Behandelter Abschnitt 1Mo 37
Dieses Kapitel stellt uns eine neue und ganz andere Reihe von Ereignissen vor – die sehr anmutige Schilderung über Joseph. Er ist nun nicht mehr ein Flüchtling, der das Land unter der gerechten Hand Gottes verlässt, sondern ein Leidender, der zu gegebener Zeit erhöht werden wird. Das sind die beiden Hauptumrisse der Geschichte Josephs – ein mehr als gewöhnlich eindrucksvolles Vorbild Christi, indem er unter den verschiedenen Prüfungen durch eine unbefleckte Lauterkeit des Herzens über alle seine Gefährten glänzte. Es gibt keinen Patriarchen, auf dem der Geist Gottes mit größerer Freude wohnte; und unter denen, die Christus, unserem Herrn, vorangegangen sind, kann man sich fragen, wo man einen solchen Leidenden findet. Dabei war sein Leiden nicht nur äußerlich: Er litt ebenso sehr unter seinen Brüdern. Wo immer er lebte, in Israel oder in Ägypten, war er ein Leidender, und dies in erstaunlicher Gnade, nie moralisch höherstehend, als wenn er gemeinste Vorwürfe einstecken musste. Er war jemand, der wahre Einsicht hatte. Und die Erkenntnis des Heiligen ist Einsicht (Spr 9,10). Das war Josephs großes Unterscheidungsmerkmal. So finden wir, dass es ihn zuallererst in Gegensatz mit dem Haus seines Vaters brachte. Jakob empfand in der Tat ganz anders. Es war unmöglich für jemanden, der Heiligkeit schätzte, eine gute Nachricht über seine Brüdern zu bringen. Aber sein Vater liebte ihn, und als seine Brüder sahen, wie ihr Vater ihn schätzte, konnten sie Joseph umso weniger ertragen.

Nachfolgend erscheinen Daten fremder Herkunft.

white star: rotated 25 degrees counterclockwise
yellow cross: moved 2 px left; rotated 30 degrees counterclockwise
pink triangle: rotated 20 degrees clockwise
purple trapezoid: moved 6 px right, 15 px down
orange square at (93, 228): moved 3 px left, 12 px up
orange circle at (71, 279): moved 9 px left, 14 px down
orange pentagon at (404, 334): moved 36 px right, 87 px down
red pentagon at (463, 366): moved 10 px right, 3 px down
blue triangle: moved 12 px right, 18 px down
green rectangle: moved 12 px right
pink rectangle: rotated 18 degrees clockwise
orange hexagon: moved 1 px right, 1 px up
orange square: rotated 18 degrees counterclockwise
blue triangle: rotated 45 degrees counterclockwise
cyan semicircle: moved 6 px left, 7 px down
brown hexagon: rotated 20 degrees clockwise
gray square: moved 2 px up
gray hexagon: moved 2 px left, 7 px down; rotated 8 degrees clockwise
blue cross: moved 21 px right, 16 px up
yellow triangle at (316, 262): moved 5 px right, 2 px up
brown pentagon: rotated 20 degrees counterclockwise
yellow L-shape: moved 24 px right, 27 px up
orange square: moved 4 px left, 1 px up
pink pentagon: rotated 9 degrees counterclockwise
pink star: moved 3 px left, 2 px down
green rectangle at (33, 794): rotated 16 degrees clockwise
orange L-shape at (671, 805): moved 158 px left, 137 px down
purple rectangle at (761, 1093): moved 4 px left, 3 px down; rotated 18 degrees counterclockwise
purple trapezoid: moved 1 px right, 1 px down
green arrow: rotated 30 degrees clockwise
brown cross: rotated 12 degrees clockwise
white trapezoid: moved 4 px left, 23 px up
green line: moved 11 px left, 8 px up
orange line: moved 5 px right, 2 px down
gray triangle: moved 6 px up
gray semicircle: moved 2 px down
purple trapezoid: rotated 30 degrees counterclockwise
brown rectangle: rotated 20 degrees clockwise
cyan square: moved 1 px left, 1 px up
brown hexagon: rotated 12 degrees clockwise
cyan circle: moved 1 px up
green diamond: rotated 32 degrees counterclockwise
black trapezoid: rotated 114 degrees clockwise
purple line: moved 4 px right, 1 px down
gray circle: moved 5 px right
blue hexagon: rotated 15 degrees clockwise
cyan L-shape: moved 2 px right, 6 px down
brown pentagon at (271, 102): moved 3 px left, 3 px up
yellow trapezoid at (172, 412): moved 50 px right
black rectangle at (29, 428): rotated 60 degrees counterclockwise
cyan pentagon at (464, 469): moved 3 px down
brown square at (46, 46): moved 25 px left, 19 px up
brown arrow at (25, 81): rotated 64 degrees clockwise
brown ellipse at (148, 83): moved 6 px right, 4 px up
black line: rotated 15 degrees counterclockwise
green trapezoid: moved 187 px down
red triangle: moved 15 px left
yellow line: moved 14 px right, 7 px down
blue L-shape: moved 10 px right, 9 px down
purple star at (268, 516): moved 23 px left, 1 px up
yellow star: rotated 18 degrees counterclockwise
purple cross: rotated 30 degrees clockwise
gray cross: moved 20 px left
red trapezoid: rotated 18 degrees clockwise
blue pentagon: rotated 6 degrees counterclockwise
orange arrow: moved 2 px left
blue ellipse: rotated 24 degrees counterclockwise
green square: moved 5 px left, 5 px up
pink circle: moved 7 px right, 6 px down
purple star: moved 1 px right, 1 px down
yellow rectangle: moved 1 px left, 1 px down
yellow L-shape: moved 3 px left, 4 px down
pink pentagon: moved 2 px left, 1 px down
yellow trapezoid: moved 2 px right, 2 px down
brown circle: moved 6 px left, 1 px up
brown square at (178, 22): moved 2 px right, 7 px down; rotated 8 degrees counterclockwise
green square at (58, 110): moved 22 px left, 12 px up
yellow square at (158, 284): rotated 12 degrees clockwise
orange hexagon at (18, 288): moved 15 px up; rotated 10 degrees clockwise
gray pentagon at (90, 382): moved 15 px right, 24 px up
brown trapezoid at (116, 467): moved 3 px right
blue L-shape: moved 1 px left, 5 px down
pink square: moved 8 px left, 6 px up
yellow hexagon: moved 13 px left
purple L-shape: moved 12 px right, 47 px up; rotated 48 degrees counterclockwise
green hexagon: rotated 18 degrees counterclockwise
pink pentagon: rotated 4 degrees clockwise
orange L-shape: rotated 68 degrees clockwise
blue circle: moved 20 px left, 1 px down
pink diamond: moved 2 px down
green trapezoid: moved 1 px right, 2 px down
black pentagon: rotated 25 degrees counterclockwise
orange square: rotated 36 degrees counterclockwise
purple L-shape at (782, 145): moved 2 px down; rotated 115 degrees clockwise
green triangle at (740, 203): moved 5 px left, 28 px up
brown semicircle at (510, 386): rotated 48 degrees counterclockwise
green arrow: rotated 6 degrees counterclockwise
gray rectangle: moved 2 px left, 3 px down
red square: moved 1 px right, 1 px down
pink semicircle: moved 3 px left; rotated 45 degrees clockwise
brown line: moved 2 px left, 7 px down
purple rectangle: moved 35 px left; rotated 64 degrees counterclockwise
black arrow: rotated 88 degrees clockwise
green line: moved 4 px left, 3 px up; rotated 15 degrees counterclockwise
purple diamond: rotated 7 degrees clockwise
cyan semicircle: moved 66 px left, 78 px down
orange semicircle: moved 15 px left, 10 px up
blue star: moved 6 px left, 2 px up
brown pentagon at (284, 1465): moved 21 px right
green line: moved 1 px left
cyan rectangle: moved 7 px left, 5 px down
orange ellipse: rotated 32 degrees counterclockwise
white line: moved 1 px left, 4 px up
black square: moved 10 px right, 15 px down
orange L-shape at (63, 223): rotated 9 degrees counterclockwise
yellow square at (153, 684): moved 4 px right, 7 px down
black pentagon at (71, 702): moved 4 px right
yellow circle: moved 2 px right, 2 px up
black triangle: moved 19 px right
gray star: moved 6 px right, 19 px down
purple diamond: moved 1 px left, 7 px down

„Und sie hassten ihn noch mehr wegen seiner Träume und seiner Worte“ (V. 8). Die Weisheit, die auf die Treue folgt – und ich glaube, dass es in der Regel immer so ist –, wird in den Mitteilungen Gottes bereitgestellt und ausgeübt; denn wenn Er ein Herz für das formt, was von Ihm selbst ist, gibt Er die Nahrung, wonach es sich sehnt. Er gibt Joseph Träume, die die gnädigen Pläne zeigen, die Er sich vorgenommen hatte. Denn zuerst huldigen die Garben, und er erzählt seinen Brüdern alles mit der größten Einfalt des Herzens; denn er dachte nie an sich selbst und konnte daher mit Freimütigkeit reden. Aber sie haben mit instinktiver Abneigung und Eifersucht auf das, was ihren Bruder ehrte, nicht versäumt, die verhasste Anwendung seiner Träume zu machen. Sogar der Vater findet es anstrengend, so sehr er ihn auch liebte; denn Joseph hatte einen anderen Traum, in dem die Sonne und der Mond, sowie elf Sterne sich vor ihm niederbeugten; und Jakob empfand und beachtete den Ausspruch.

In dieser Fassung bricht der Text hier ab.